Pregnancy rates by age, United States: 1990, 2000, 2010.
Pregnancy rates by age, United States: 1990, 2000, 2010.

By Rose Hoban

As hard economic times drag on, more women – and more younger women – are apparently delaying having children, according to new numbers from the National Center for Health Statistics.

In a study published this month, pregnancy rates for women in the U.S. continued their decline into 2009, reaching their lowest levels in more than a decade.

Pregnancy rates by age, United States: 1990, 2000, 2010.
Pregnancy rates by age, United States: 1990, 2000, 2010.
In North Carolina, state-level statistics show a parallel decline in the 2009 numbers. That decline became even more precipitous as the Great Recession dragged into 2011.

(North Carolina statistics get reported more quickly, while it takes more time to compile data from all 50 states.)

Even though pregnancy rates are highest overall for women in their 20s, the number of North Carolina women in that age group having babies dropped sharply in recent years, said North Carolina state demographer Jennifer Song.

“In part, this declining birth rate is a trend going on for decades,” said Song, who noted that birth rates tend to be somewhat cyclical, with a nine-month lag. “Recently, most of the drop can be attributed to the recession.”

In North Carolina, 67.7 women per 1,000 got pregnant in 2009; that rate dropped to 63.5 pregnancies per 1,000 in 2011. However, Song said the decline seems to be “flattening out.”

Millennial problem

Song said that women over 40 have had no decline in birth rates; but as they make up a small percentage of the childbearing population, their numbers have little effect on the overall rate.

“Women 30 and over started to see an increase in the number of births again,” Song said. “Really, it’s the younger women who’ve put off the decision for having a child for longer.”

“A lot of people think that teens and younger women plan their pregnancies. Most are unplanned,” said Elizabeth Finlay of the Adolescent Pregnancy Prevention Campaign of North Carolina. “But everyone, including younger folks, tend to get more cautious when the economy is rough.

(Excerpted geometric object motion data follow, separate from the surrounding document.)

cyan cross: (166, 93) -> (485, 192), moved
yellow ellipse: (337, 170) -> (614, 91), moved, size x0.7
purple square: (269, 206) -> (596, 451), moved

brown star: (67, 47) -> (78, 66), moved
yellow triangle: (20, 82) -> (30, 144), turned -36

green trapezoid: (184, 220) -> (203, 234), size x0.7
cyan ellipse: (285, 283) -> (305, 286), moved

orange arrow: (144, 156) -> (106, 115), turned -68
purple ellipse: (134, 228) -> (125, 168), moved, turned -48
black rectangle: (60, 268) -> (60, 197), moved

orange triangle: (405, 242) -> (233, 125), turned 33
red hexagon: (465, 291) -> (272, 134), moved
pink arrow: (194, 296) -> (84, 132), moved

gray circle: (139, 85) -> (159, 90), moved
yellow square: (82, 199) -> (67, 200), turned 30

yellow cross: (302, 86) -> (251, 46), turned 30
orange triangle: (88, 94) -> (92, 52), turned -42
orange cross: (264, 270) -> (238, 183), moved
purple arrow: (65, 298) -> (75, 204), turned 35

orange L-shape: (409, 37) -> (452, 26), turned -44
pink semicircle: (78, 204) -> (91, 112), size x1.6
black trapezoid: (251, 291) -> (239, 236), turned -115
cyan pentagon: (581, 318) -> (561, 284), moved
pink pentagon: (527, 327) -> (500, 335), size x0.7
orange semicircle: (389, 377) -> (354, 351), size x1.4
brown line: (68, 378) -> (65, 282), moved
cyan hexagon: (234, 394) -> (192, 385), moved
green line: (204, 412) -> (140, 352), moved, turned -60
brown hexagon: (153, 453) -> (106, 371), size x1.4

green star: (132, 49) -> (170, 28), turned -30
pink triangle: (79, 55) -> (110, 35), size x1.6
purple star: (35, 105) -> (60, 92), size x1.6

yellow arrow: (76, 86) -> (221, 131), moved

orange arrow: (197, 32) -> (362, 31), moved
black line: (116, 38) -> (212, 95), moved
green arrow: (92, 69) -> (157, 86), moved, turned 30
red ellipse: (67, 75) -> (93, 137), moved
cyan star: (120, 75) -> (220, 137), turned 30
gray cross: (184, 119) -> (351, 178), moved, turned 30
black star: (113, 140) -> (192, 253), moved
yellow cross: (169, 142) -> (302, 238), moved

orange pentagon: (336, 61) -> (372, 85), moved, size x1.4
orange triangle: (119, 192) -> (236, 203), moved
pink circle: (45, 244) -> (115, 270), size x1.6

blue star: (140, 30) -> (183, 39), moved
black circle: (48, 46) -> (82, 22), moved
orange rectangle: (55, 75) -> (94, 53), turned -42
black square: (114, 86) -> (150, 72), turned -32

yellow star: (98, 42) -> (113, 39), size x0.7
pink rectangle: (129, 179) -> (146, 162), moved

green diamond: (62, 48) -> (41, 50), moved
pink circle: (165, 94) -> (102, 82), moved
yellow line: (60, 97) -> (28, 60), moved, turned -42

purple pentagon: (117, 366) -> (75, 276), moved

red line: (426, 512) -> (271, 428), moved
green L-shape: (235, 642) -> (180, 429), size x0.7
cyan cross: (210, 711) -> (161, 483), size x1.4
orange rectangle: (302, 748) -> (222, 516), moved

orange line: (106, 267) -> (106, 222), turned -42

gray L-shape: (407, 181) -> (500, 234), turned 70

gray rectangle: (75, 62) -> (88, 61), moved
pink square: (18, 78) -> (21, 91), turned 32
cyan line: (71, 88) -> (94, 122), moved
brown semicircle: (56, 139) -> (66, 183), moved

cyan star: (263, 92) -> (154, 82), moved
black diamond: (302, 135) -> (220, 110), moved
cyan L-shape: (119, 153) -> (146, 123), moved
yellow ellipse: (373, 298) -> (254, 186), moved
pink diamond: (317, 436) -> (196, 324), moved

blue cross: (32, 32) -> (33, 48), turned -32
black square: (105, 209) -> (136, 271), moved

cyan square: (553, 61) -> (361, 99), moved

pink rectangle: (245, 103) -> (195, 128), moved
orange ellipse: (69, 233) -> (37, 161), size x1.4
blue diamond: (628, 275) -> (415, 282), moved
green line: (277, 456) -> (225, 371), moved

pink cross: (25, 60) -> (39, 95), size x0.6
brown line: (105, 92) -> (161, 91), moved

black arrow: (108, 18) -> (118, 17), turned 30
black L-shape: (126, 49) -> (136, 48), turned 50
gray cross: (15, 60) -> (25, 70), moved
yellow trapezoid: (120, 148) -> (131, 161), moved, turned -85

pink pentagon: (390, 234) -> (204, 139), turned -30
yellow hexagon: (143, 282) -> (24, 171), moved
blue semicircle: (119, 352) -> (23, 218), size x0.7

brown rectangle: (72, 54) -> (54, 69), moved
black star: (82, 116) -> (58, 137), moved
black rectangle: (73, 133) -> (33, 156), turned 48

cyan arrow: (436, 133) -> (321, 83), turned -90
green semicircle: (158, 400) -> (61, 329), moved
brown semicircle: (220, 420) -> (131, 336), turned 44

“When the economy is rough, it’s, ‘How am I going to pay bills this month?’ They leave less up to chance.”

Finlay said younger women feel less stress about delaying childbirth for a few years, before the sharp declines in fertility that start to take place in the mid-30s.

“You do find a lot more intentionality in women in their 30s,” she said. “They’re thinking, ‘It’s time; let me plan it out.’ And frankly, that’s when natural fertility starts to drop.”

She said that according to national surveys, the older the woman, the more likely it is her pregnancy is planned.

Teen birth rates drop sharply

The national data also showed that teen pregnancy rates reached a historic low in 2009 – a trend, again, paralleled in North Carolina.

Nationally, teens had a pregnancy rate of 37.9 per 1,000 in 2009.

North Carolina’s rate, while at its lowest in decades, remained far above the national rates, at 56 per 1,000 in 2009.

But by 2012, the state’s teen pregnancy rate had dropped to 39.6 per 1,000, according to statistics from the North Carolina State Center for Health Statistics.

“Our teen birth rates have declined faster than national trends,” Finlay said. “But a part of that was we had further to go.”

She pointed to successes at places such as the health department in Gaston County, where health officials there opened three teen clinics aimed at reducing the teen pregnancy rate and reducing the disparity in rates between blacks and whites.

“We really did see increased participation from young women of color, and it really paid off in a way that was absolutely shocking,” said Finlay, who noted that only four counties in North Carolina have lower pregnancy rates for black teens than for white teens.